(Stored data entries)
--------
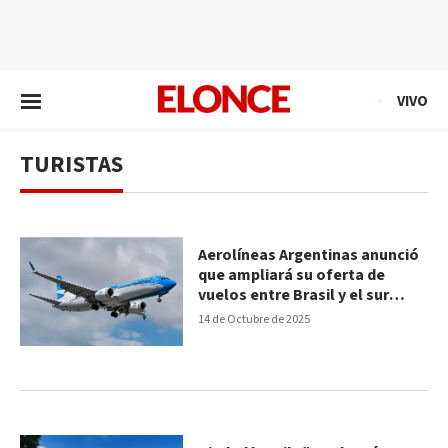
EN VIVO
VIVO
TURISTAS
Aerolíneas Argentinas anunció
que ampliará su oferta de
vuelos entre Brasil y el sur
argentino
14 de Octubre de 2025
--------
[Your objective] Output all of the entries once more, word for word, with the images removed.

[Problem solution]
EN VIVO
VIVO
TURISTAS
Aerolíneas Argentinas anunció
que ampliará su oferta de
vuelos entre Brasil y el sur
argentino
14 de Octubre de 2025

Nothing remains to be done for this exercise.